Doctor: ok when are you not sexually active?
Me: All the time
Friend: I’m visiting the U.K. this summer. Should I pack for warm weather or cold weather?
Me: yes
Apparently my son “looks like daddy” when he’s wearing half of his food
Him: I like to play devils advocate
Me: There are way better games out there
I think the government looks at Twitter and thinks ‘This is WAY cheaper than Asylums’
This guy is heading back in to town. His wife has been sick for months, and his recent indiscretions weigh heavily on his mind. He eyes the oncoming cement truck, and feels a pull. He could leave this all behind with one turn of the-
Son: I don’t want to play hot wheels anymore
waitress: are there any allergies at this table?
me, already drunk: POLLEN
Airlines texting me “we in this together” emails but when my bag was 35kg I was on my own.
I used to think my mother in law liked me but then she bought our 11 year old a learn to play harmonica kit for his birthday
Me: Hello, my name is Vikki and I’m an alcoholic.
Operator: Ma’am, this is AAA.
Me: I know. I’m an alcoholic and now my car is in a ditch.

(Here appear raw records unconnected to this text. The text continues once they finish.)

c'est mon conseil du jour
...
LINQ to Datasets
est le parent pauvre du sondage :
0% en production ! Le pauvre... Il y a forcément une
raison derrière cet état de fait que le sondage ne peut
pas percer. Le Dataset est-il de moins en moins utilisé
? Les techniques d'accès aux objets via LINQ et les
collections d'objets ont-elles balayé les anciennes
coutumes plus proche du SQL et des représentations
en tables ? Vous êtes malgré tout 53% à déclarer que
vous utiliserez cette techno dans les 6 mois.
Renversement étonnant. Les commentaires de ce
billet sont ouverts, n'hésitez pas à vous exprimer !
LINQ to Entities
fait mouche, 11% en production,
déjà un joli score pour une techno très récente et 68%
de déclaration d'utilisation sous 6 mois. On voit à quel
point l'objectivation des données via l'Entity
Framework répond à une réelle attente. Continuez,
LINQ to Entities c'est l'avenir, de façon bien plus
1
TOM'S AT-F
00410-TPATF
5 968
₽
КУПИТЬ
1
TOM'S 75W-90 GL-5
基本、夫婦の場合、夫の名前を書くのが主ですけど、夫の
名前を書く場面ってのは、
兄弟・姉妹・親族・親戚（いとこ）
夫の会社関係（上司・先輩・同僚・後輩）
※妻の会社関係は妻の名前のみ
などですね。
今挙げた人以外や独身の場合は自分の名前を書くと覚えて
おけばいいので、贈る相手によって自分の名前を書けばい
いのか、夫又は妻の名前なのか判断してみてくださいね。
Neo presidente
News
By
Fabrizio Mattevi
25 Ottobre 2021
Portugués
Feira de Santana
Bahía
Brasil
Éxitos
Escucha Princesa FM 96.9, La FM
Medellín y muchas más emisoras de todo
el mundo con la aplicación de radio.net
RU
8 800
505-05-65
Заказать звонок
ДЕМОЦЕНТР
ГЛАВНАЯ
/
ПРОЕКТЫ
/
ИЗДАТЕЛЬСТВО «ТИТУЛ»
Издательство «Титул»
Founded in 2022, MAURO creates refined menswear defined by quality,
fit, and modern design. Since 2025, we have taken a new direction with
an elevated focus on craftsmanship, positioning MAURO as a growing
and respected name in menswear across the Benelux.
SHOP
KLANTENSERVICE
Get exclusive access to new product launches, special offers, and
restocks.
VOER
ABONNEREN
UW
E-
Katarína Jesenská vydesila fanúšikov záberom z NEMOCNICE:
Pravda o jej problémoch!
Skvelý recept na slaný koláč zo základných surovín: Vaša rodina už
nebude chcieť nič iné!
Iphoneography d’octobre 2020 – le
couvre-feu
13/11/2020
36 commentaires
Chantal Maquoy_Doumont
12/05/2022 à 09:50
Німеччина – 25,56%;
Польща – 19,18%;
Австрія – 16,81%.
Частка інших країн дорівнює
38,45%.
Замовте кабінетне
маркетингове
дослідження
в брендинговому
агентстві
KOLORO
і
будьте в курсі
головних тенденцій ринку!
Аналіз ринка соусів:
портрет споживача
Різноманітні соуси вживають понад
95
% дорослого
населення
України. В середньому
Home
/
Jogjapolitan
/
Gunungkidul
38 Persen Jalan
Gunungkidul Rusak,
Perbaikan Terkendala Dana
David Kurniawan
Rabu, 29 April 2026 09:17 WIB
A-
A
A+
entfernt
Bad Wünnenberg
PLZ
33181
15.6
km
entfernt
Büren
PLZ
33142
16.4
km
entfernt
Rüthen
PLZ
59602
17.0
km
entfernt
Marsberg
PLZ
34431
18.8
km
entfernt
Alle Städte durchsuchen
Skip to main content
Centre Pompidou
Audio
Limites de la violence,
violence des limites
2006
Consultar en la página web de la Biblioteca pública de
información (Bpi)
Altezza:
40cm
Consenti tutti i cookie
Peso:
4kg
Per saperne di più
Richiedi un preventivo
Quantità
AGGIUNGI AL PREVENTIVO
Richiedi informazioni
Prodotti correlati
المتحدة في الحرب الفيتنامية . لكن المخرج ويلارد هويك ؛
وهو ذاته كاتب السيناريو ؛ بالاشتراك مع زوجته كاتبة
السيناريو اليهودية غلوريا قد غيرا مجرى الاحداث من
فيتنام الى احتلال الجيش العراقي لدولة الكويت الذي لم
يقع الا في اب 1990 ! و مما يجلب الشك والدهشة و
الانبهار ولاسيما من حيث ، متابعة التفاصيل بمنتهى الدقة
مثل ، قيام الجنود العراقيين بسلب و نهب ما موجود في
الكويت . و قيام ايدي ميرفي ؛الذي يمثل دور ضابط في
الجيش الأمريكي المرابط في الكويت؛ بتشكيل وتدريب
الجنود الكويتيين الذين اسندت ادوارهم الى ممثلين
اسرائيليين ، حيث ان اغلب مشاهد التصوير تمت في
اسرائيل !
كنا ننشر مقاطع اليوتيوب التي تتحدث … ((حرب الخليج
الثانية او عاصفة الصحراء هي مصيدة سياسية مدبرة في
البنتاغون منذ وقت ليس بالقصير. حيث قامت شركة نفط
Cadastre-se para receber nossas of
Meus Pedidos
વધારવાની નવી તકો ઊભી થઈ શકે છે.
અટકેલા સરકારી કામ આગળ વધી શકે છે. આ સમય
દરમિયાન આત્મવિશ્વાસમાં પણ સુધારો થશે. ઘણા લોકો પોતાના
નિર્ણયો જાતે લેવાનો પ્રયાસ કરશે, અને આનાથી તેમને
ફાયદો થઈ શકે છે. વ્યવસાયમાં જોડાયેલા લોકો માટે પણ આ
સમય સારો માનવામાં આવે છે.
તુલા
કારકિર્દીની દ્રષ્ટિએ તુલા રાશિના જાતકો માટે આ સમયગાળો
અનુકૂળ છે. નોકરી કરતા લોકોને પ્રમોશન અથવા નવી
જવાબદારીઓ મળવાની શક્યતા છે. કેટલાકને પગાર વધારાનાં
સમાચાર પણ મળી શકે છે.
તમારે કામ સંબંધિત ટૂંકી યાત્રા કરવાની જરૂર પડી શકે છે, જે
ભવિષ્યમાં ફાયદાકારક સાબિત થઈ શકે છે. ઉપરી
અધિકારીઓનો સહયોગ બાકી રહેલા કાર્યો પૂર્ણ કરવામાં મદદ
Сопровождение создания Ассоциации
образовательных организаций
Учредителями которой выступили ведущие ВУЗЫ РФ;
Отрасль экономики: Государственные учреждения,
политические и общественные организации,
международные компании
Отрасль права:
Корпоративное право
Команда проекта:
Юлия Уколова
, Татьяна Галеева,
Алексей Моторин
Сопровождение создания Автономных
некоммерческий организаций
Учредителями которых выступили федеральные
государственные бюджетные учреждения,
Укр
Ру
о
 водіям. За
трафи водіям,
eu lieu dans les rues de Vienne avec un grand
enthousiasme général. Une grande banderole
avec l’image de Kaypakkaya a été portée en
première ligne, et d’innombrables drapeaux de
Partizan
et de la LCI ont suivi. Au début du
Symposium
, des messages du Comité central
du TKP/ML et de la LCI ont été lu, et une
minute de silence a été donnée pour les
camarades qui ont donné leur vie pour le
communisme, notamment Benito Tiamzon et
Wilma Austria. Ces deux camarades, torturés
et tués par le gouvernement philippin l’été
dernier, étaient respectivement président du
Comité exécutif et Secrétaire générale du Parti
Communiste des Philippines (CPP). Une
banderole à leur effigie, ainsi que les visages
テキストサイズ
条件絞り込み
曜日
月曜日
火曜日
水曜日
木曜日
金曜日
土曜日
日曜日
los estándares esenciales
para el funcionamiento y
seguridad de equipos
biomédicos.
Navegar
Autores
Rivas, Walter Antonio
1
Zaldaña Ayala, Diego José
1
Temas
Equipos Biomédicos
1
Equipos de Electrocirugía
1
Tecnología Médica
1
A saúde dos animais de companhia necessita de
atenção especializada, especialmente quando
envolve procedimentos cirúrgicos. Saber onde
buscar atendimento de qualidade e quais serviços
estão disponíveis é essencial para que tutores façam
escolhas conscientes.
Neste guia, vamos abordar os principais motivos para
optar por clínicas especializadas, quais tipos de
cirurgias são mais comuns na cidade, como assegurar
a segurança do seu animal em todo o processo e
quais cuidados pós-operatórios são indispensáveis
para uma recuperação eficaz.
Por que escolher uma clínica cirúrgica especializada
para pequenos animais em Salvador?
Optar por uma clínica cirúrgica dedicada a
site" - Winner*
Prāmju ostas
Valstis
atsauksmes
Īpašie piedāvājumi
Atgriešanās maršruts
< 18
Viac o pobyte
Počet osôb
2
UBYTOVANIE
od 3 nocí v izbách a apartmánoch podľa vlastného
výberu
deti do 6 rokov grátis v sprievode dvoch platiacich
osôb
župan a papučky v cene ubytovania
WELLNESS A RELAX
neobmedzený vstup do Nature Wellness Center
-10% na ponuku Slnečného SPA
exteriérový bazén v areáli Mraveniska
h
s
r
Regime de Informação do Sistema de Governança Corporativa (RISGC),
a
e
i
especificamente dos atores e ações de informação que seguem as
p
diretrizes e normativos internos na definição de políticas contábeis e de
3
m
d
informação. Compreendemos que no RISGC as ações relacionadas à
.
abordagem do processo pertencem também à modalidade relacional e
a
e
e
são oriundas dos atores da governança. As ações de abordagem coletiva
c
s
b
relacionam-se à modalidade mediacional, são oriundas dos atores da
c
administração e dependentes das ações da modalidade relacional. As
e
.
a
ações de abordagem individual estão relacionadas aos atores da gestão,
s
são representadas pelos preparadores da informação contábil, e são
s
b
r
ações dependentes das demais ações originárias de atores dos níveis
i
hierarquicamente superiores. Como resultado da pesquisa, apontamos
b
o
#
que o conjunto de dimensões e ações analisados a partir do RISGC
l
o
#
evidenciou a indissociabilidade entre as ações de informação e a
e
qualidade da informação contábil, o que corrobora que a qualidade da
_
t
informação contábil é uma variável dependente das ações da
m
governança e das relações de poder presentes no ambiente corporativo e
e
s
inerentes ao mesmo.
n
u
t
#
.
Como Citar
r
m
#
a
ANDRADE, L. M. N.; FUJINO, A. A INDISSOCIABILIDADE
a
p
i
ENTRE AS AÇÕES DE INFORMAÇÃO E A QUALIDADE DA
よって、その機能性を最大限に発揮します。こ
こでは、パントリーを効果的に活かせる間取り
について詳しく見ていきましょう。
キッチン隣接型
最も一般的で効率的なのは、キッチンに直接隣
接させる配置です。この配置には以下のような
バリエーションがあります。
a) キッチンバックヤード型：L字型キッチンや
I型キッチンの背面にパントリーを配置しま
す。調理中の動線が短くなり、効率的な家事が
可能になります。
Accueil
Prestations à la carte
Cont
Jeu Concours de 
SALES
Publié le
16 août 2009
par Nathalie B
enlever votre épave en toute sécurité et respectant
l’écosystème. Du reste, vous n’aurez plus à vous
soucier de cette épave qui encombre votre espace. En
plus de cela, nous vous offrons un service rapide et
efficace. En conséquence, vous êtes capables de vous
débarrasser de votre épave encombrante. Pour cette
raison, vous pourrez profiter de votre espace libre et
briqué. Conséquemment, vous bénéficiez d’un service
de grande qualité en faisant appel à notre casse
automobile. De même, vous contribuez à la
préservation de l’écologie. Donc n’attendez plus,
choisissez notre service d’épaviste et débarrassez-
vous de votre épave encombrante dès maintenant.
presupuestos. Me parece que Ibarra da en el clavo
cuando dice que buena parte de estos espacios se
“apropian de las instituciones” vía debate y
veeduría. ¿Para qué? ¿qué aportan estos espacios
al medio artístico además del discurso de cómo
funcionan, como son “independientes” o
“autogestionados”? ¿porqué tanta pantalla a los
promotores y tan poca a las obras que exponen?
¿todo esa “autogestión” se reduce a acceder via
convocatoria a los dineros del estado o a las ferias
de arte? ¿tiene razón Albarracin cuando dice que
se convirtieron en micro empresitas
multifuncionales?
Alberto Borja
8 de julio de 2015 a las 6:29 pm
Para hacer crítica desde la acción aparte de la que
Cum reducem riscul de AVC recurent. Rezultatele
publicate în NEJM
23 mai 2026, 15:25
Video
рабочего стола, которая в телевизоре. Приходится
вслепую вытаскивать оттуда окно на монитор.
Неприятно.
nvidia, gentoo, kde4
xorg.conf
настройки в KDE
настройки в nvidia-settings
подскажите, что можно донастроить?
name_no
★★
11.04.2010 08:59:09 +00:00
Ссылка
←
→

Age 10: I want to be a baseball player
Age 20: I want to be a writer
Age 30: I want to be happy
Age 40: I want my toilet to flush
[at Doctor’s office]
“When’s the last time you had sex?”
Last night.
“With a male or female?”
Oh…with another person?
Her: I’m a midwife
Me: nonsense. you’re a beautifulwife
Today I have learnt – if you try and give someone the finger whilst wearing mittens, you are basically just showing them your mittens.
Life advice: Your bark may be worse than your bite but you really shouldn’t bark at people either.
Realtor: This house has a great location
Me: But what’s the square doggage?
Realtor: What
Me: *rubbing my temples* How many dogs can it fit?
Who’s soul do I have to sell in order for my eyeliner to come out even on both eyes?
When a friend dies, I’m not sure if I should unfriend them on Facebook or occasionally “poke” them to see if they’re still dead.
My husbands jealousy is getting ridiculous. The other day he looked at my calendar and wanted to know who June was.